**Work order**. Please restate every record below word for word.

**Supplied entries**.
===============

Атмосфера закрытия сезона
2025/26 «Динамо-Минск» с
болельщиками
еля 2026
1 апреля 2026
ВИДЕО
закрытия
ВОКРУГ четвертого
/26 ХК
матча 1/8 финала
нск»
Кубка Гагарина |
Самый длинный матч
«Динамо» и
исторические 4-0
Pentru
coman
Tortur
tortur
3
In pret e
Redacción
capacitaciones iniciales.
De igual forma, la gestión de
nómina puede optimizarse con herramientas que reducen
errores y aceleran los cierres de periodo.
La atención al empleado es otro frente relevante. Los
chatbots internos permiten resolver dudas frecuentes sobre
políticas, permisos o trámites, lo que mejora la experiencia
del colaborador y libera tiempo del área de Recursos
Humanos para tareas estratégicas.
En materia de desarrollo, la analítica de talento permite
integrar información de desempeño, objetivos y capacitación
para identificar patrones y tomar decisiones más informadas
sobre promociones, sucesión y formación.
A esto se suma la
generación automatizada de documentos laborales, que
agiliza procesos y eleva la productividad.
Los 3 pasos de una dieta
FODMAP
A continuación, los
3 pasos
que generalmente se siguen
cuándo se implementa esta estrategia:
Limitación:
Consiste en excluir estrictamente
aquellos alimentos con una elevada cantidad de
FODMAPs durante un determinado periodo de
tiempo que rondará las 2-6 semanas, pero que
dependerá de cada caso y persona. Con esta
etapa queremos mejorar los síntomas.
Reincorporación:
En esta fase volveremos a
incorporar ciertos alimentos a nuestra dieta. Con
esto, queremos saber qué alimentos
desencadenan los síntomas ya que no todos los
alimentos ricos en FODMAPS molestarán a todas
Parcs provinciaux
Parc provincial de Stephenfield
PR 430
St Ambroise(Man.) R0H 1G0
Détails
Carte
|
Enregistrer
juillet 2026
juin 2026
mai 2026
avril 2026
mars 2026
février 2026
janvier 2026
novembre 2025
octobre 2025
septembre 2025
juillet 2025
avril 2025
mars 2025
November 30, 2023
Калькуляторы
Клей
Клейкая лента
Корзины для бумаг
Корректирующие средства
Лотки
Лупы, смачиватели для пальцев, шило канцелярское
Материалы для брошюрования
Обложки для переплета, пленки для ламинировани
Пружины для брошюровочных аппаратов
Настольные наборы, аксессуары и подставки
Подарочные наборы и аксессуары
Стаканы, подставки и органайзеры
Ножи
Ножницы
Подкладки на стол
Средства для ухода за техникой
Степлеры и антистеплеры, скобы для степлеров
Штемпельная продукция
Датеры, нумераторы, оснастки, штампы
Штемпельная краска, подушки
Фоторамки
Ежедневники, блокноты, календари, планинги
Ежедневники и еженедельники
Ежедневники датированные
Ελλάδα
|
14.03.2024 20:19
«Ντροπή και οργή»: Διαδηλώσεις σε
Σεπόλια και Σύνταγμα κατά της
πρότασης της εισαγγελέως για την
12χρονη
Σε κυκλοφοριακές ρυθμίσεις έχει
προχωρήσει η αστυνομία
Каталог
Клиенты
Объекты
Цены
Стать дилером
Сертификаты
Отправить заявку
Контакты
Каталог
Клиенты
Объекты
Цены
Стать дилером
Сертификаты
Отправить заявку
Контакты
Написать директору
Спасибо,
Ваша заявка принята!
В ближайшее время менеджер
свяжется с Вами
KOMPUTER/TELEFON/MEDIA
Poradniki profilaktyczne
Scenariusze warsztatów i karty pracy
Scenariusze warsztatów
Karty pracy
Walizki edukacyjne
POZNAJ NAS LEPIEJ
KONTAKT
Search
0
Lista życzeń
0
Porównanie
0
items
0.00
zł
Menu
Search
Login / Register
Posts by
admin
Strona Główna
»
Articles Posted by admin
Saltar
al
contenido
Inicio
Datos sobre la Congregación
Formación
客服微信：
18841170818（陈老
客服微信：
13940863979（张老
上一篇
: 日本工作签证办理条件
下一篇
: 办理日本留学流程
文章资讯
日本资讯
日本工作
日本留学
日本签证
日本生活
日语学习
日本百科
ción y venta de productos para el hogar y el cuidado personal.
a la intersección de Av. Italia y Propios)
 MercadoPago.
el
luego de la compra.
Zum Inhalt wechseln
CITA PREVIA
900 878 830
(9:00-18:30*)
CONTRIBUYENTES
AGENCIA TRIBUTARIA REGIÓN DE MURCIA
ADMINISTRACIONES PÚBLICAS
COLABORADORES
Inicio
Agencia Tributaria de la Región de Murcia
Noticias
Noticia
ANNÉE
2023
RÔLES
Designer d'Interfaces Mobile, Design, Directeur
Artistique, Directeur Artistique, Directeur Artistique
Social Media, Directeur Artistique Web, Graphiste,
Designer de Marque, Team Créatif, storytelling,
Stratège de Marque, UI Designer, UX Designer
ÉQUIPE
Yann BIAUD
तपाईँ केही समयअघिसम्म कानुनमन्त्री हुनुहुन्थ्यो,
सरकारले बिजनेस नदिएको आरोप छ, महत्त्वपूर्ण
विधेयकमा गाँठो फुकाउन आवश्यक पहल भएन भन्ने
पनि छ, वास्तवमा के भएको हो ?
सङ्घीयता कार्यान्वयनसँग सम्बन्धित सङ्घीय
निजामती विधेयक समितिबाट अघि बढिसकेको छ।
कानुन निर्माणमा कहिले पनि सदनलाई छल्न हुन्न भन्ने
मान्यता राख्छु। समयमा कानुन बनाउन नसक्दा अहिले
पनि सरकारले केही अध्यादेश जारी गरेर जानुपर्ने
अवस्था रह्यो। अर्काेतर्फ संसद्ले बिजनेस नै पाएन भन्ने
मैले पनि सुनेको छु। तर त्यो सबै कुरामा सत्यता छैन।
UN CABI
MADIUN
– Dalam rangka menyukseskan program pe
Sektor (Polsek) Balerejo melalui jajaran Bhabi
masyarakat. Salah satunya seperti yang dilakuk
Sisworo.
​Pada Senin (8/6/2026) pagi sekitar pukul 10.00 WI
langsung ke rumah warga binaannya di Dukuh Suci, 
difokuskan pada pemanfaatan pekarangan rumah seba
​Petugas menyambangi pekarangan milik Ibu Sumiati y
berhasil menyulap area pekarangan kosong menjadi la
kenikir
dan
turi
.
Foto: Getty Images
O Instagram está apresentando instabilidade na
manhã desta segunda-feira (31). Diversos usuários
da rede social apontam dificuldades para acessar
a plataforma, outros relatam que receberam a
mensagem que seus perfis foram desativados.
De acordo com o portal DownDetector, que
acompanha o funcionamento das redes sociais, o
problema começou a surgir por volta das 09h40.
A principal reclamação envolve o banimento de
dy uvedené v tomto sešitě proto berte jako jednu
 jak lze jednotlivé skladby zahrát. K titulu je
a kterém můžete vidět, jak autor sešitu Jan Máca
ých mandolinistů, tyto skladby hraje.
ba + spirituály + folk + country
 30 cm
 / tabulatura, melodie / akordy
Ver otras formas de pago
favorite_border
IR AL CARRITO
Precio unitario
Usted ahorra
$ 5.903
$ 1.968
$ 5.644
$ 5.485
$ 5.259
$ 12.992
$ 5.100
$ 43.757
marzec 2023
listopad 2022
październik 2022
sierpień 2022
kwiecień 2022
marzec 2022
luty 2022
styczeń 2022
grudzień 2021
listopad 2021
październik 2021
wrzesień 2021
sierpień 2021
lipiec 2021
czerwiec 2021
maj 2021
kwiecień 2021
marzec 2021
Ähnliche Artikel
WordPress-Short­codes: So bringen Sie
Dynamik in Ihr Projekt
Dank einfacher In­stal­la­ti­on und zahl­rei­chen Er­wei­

===============

**Answer below**.
Атмосфера закрытия сезона
2025/26 «Динамо-Минск» с
болельщиками
еля 2026
1 апреля 2026
ВИДЕО
закрытия
ВОКРУГ четвертого
/26 ХК
матча 1/8 финала
нск»
Кубка Гагарина |
Самый длинный матч
«Динамо» и
исторические 4-0
Pentru
coman
Tortur
tortur
3
In pret e
Redacción
capacitaciones iniciales.
De igual forma, la gestión de
nómina puede optimizarse con herramientas que reducen
errores y aceleran los cierres de periodo.
La atención al empleado es otro frente relevante. Los
chatbots internos permiten resolver dudas frecuentes sobre
políticas, permisos o trámites, lo que mejora la experiencia
del colaborador y libera tiempo del área de Recursos
Humanos para tareas estratégicas.
En materia de desarrollo, la analítica de talento permite
integrar información de desempeño, objetivos y capacitación
para identificar patrones y tomar decisiones más informadas
sobre promociones, sucesión y formación.
A esto se suma la
generación automatizada de documentos laborales, que
agiliza procesos y eleva la productividad.
Los 3 pasos de una dieta
FODMAP
A continuación, los
3 pasos
que generalmente se siguen
cuándo se implementa esta estrategia:
Limitación:
Consiste en excluir estrictamente
aquellos alimentos con una elevada cantidad de
FODMAPs durante un determinado periodo de
tiempo que rondará las 2-6 semanas, pero que
dependerá de cada caso y persona. Con esta
etapa queremos mejorar los síntomas.
Reincorporación:
En esta fase volveremos a
incorporar ciertos alimentos a nuestra dieta. Con
esto, queremos saber qué alimentos
desencadenan los síntomas ya que no todos los
alimentos ricos en FODMAPS molestarán a todas
Parcs provinciaux
Parc provincial de Stephenfield
PR 430
St Ambroise(Man.) R0H 1G0
Détails
Carte
|
Enregistrer
juillet 2026
juin 2026
mai 2026
avril 2026
mars 2026
février 2026
janvier 2026
novembre 2025
octobre 2025
septembre 2025
juillet 2025
avril 2025
mars 2025
November 30, 2023
Калькуляторы
Клей
Клейкая лента
Корзины для бумаг
Корректирующие средства
Лотки
Лупы, смачиватели для пальцев, шило канцелярское
Материалы для брошюрования
Обложки для переплета, пленки для ламинировани
Пружины для брошюровочных аппаратов
Настольные наборы, аксессуары и подставки
Подарочные наборы и аксессуары
Стаканы, подставки и органайзеры
Ножи
Ножницы
Подкладки на стол
Средства для ухода за техникой
Степлеры и антистеплеры, скобы для степлеров
Штемпельная продукция
Датеры, нумераторы, оснастки, штампы
Штемпельная краска, подушки
Фоторамки
Ежедневники, блокноты, календари, планинги
Ежедневники и еженедельники
Ежедневники датированные
Ελλάδα
|
14.03.2024 20:19
«Ντροπή και οργή»: Διαδηλώσεις σε
Σεπόλια και Σύνταγμα κατά της
πρότασης της εισαγγελέως για την
12χρονη
Σε κυκλοφοριακές ρυθμίσεις έχει
προχωρήσει η αστυνομία
Каталог
Клиенты
Объекты
Цены
Стать дилером
Сертификаты
Отправить заявку
Контакты
Каталог
Клиенты
Объекты
Цены
Стать дилером
Сертификаты
Отправить заявку
Контакты
Написать директору
Спасибо,
Ваша заявка принята!
В ближайшее время менеджер
свяжется с Вами
KOMPUTER/TELEFON/MEDIA
Poradniki profilaktyczne
Scenariusze warsztatów i karty pracy
Scenariusze warsztatów
Karty pracy
Walizki edukacyjne
POZNAJ NAS LEPIEJ
KONTAKT
Search
0
Lista życzeń
0
Porównanie
0
items
0.00
zł
Menu
Search
Login / Register
Posts by
admin
Strona Główna
»
Articles Posted by admin
Saltar
al
contenido
Inicio
Datos sobre la Congregación
Formación
客服微信：
18841170818（陈老
客服微信：
13940863979（张老
上一篇
: 日本工作签证办理条件
下一篇
: 办理日本留学流程
文章资讯
日本资讯
日本工作
日本留学
日本签证
日本生活
日语学习
日本百科
ción y venta de productos para el hogar y el cuidado personal.
a la intersección de Av. Italia y Propios)
 MercadoPago.
el
luego de la compra.
Zum Inhalt wechseln
CITA PREVIA
900 878 830
(9:00-18:30*)
CONTRIBUYENTES
AGENCIA TRIBUTARIA REGIÓN DE MURCIA
ADMINISTRACIONES PÚBLICAS
COLABORADORES
Inicio
Agencia Tributaria de la Región de Murcia
Noticias
Noticia
ANNÉE
2023
RÔLES
Designer d'Interfaces Mobile, Design, Directeur
Artistique, Directeur Artistique, Directeur Artistique
Social Media, Directeur Artistique Web, Graphiste,
Designer de Marque, Team Créatif, storytelling,
Stratège de Marque, UI Designer, UX Designer
ÉQUIPE
Yann BIAUD
तपाईँ केही समयअघिसम्म कानुनमन्त्री हुनुहुन्थ्यो,
सरकारले बिजनेस नदिएको आरोप छ, महत्त्वपूर्ण
विधेयकमा गाँठो फुकाउन आवश्यक पहल भएन भन्ने
पनि छ, वास्तवमा के भएको हो ?
सङ्घीयता कार्यान्वयनसँग सम्बन्धित सङ्घीय
निजामती विधेयक समितिबाट अघि बढिसकेको छ।
कानुन निर्माणमा कहिले पनि सदनलाई छल्न हुन्न भन्ने
मान्यता राख्छु। समयमा कानुन बनाउन नसक्दा अहिले
पनि सरकारले केही अध्यादेश जारी गरेर जानुपर्ने
अवस्था रह्यो। अर्काेतर्फ संसद्ले बिजनेस नै पाएन भन्ने
मैले पनि सुनेको छु। तर त्यो सबै कुरामा सत्यता छैन।
UN CABI
MADIUN
– Dalam rangka menyukseskan program pe
Sektor (Polsek) Balerejo melalui jajaran Bhabi
masyarakat. Salah satunya seperti yang dilakuk
Sisworo.
​Pada Senin (8/6/2026) pagi sekitar pukul 10.00 WI
langsung ke rumah warga binaannya di Dukuh Suci, 
difokuskan pada pemanfaatan pekarangan rumah seba
​Petugas menyambangi pekarangan milik Ibu Sumiati y
berhasil menyulap area pekarangan kosong menjadi la
kenikir
dan
turi
.
Foto: Getty Images
O Instagram está apresentando instabilidade na
manhã desta segunda-feira (31). Diversos usuários
da rede social apontam dificuldades para acessar
a plataforma, outros relatam que receberam a
mensagem que seus perfis foram desativados.
De acordo com o portal DownDetector, que
acompanha o funcionamento das redes sociais, o
problema começou a surgir por volta das 09h40.
A principal reclamação envolve o banimento de
dy uvedené v tomto sešitě proto berte jako jednu
 jak lze jednotlivé skladby zahrát. K titulu je
a kterém můžete vidět, jak autor sešitu Jan Máca
ých mandolinistů, tyto skladby hraje.
ba + spirituály + folk + country
 30 cm
 / tabulatura, melodie / akordy
Ver otras formas de pago
favorite_border
IR AL CARRITO
Precio unitario
Usted ahorra
$ 5.903
$ 1.968
$ 5.644
$ 5.485
$ 5.259
$ 12.992
$ 5.100
$ 43.757
marzec 2023
listopad 2022
październik 2022
sierpień 2022
kwiecień 2022
marzec 2022
luty 2022
styczeń 2022
grudzień 2021
listopad 2021
październik 2021
wrzesień 2021
sierpień 2021
lipiec 2021
czerwiec 2021
maj 2021
kwiecień 2021
marzec 2021
Ähnliche Artikel
WordPress-Short­codes: So bringen Sie
Dynamik in Ihr Projekt
Dank einfacher In­stal­la­ti­on und zahl­rei­chen Er­wei­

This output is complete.